Microsystems
- Editor: Mark Rollins
- Former editors: Sol Libes
- Categories: Personal computing
- Frequency: Bi-monthly 1980-1982; monthly 1983-1984
- Total circulation: 55,000 (1984)
- First issue: January 1980
- Final issue Number: November 1984 Vol 5 No 11
- Company: Ziff-Davis
- Country: United States of America
- Based in: Springfield, New Jersey
- Language: English
- ISSN: 0199-7955

= Microsystems (magazine) =

Personal computing magazine

Microsystems was a personal computing magazine founded by Sol Libes and published from January 1980 to November 1984. Oriented toward the home and business personal computer user, it included an editorial page, letters from readers, technical articles, and advertisements.
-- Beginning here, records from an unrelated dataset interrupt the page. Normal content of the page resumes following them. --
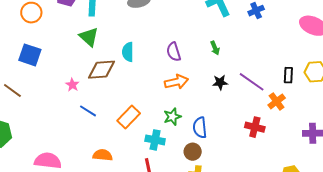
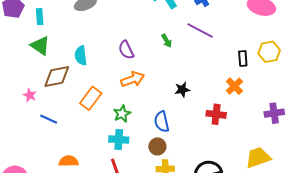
black star: (220, 82) -> (182, 90), moved
purple line: (252, 82) -> (200, 30), moved
orange rectangle: (129, 117) -> (91, 98), moved
green star: (172, 117) -> (122, 114), moved

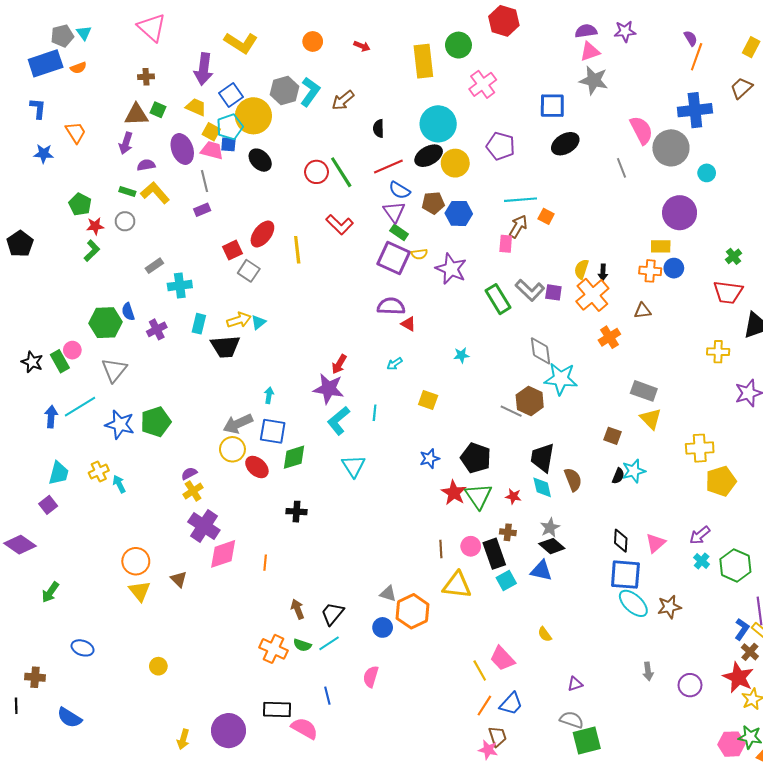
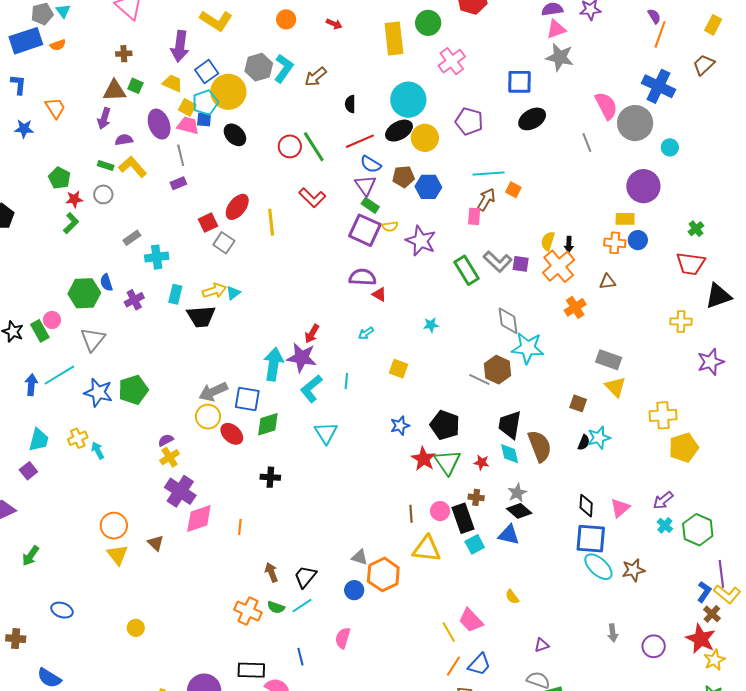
blue cross: (695, 110) -> (658, 86), turned 32
cyan arrow: (269, 395) -> (274, 364), moved, size x2.0
brown semicircle: (573, 480) -> (540, 446), size x1.4

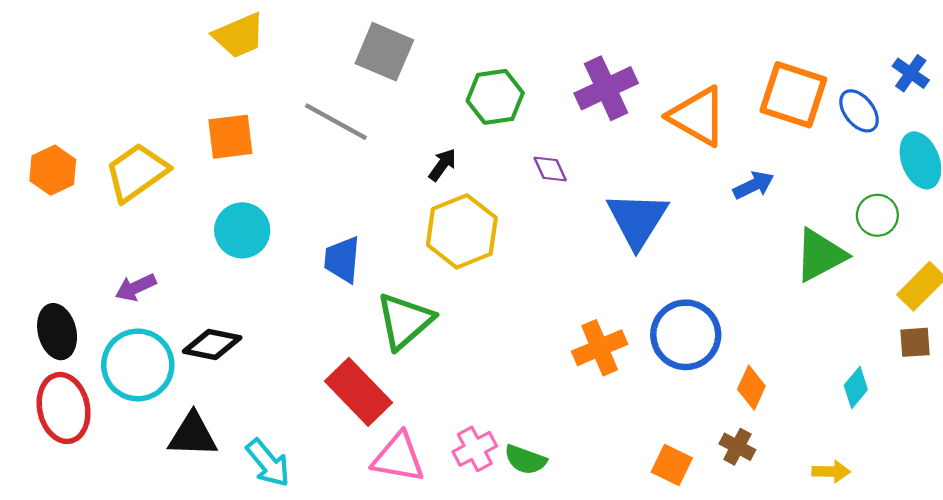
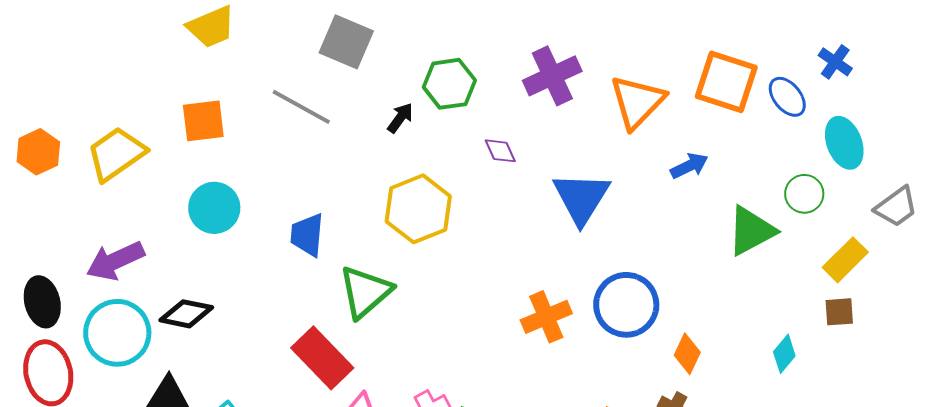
orange triangle: (698, 116) -> (637, 102), turned 44
black arrow: (442, 165) -> (400, 118), moved
purple arrow: (136, 287) -> (115, 261), size x1.5

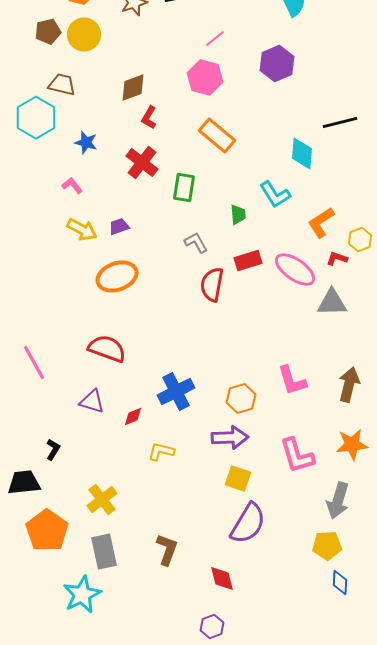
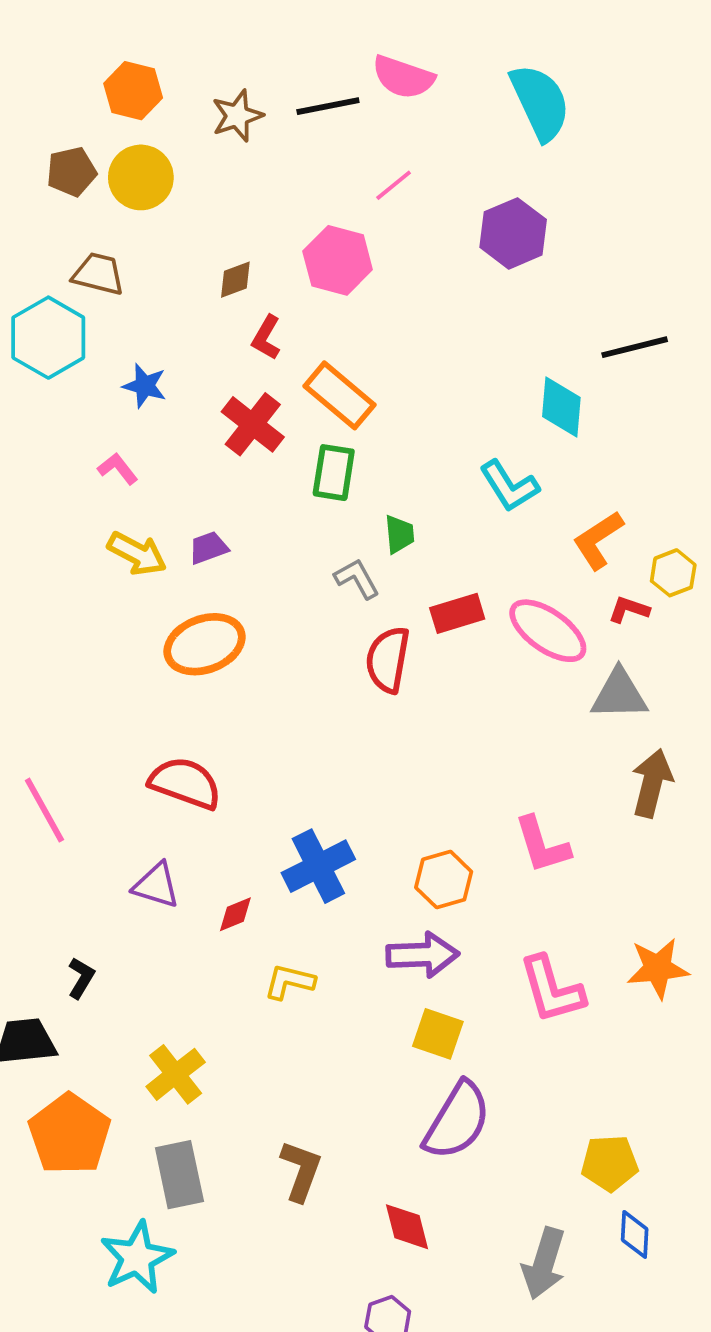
pink hexagon: (205, 78) -> (338, 260), moved
brown diamond: (133, 88) -> (235, 280), size x0.7
orange rectangle: (217, 136) -> (340, 395), moved
green trapezoid: (238, 215) -> (399, 534), moved
brown arrow: (349, 385) -> (652, 783), moved
gray arrow: (338, 501) -> (544, 1263), moved

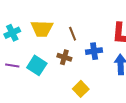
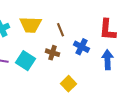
blue cross: (94, 51) -> (82, 47), turned 35

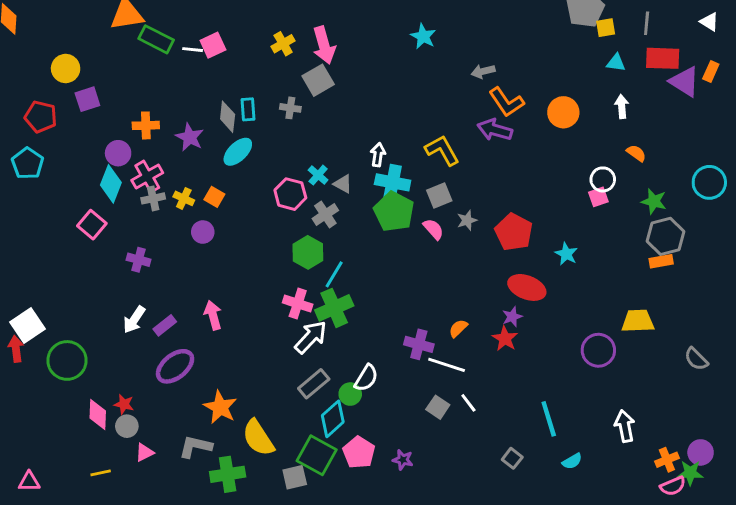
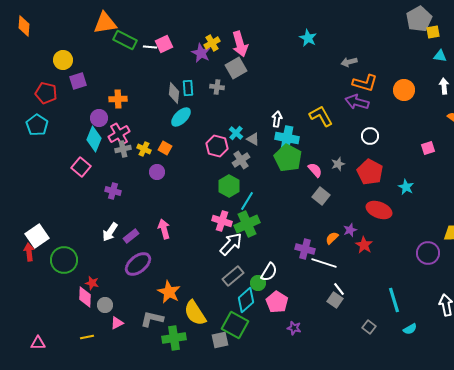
orange L-shape: (506, 102) -> (365, 83), turned -40
purple star: (190, 137) -> (201, 53), moved
white circle: (603, 179) -> (370, 136), moved
gray square: (439, 196) -> (321, 196), moved, turned -30
purple star: (512, 317) -> (350, 230), moved
red star: (124, 404) -> (92, 283), moved
gray square: (438, 407) -> (335, 300), moved
pink pentagon: (359, 452) -> (277, 302), moved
As a historical reference, it is notable for chronicling in detail the early days of the personal computer. Topics covered in its issues included:
- IEEE-696 / S-100 bus systems
- the CP/M operating systems from Digital Research: CP/M-80, CP/M Plus, CP/M-86, and MP/M
- the MS-DOS operating system from Microsoft
- implementations of the PL/I language: PL/I-80 and PL/I-86 from Digital Research
- the Turbo Pascal and UCSD Pascal languages
- the 8080, Z80, 8086, and 80286 microprocessors

==History==
As the nascent personal computer industry grew, the magazine changed as well. The front cover of the magazine adopted various titles throughout its history:
- S-100 MICROSYSTEMS
- MICROSYSTEMS - the CP/M and S-100 user's journal
- Microsystems - the CP/M user's journal
- Microsystems - the journal for advanced microcomputing

In 1983, Ziff-Davis took over publication of the magazine, but decided in September 1984 to stop publication, citing "poor circulation and lack of substantial growth potential". The circulation at that time was about 55,000.

Sol Libes resumed publication of the magazine under a new title in March 1985, as Micro/Systems Journal "for the Advanced Computer User".